Entries taken from a collection
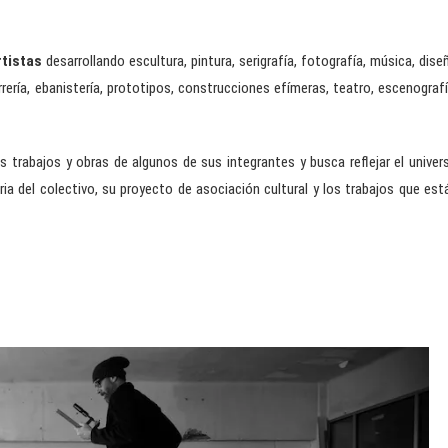
rtistas
desarrollando escultura, pintura, serigrafía, fotografía, música, dise
rrería, ebanistería, prototipos, construcciones efímeras, teatro, escenografí
 trabajos y obras de algunos de sus integrantes y busca reflejar el univer
oria del colectivo, su proyecto de asociación cultural y los trabajos que est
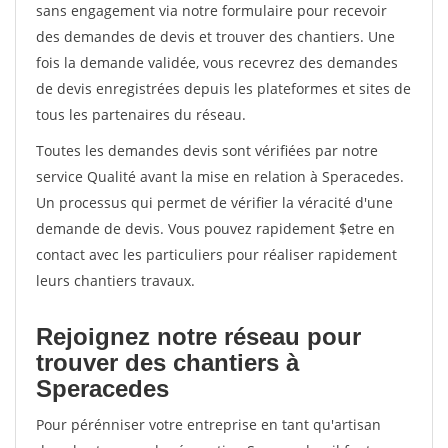
sans engagement via notre formulaire pour recevoir
des demandes de devis et trouver des chantiers. Une
fois la demande validée, vous recevrez des demandes
de devis enregistrées depuis les plateformes et sites de
tous les partenaires du réseau.
Toutes les demandes devis sont vérifiées par notre
service Qualité avant la mise en relation à Speracedes.
Un processus qui permet de vérifier la véracité d'une
demande de devis. Vous pouvez rapidement $etre en
contact avec les particuliers pour réaliser rapidement
leurs chantiers travaux.
Rejoignez notre réseau pour
trouver des chantiers à
Speracedes
Pour pérénniser votre entreprise en tant qu'artisan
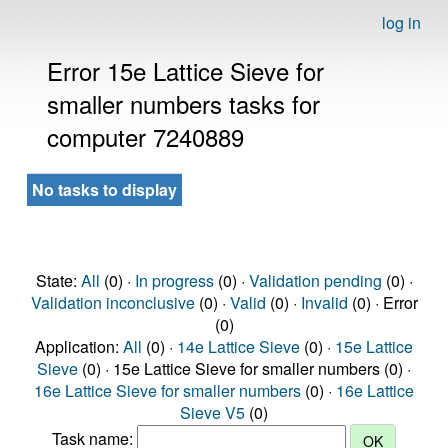
log in
Error 15e Lattice Sieve for
smaller numbers tasks for
computer 7240889
No tasks to display
State:
All
(0) ·
In progress
(0) ·
Validation pending
(0) ·
Validation inconclusive
(0) ·
Valid
(0) ·
Invalid
(0) · Error
(0)
Application:
All
(0) ·
14e Lattice Sieve
(0) ·
15e Lattice
Sieve
(0) · 15e Lattice Sieve for smaller numbers (0) ·
16e Lattice Sieve for smaller numbers
(0) ·
16e Lattice
Sieve V5
(0)
Task name:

Exercise directions - Would you copy every line of the entries that includes the word "trouver"?

Solution to the problem -
des demandes de devis et trouver des chantiers. Une
trouver des chantiers à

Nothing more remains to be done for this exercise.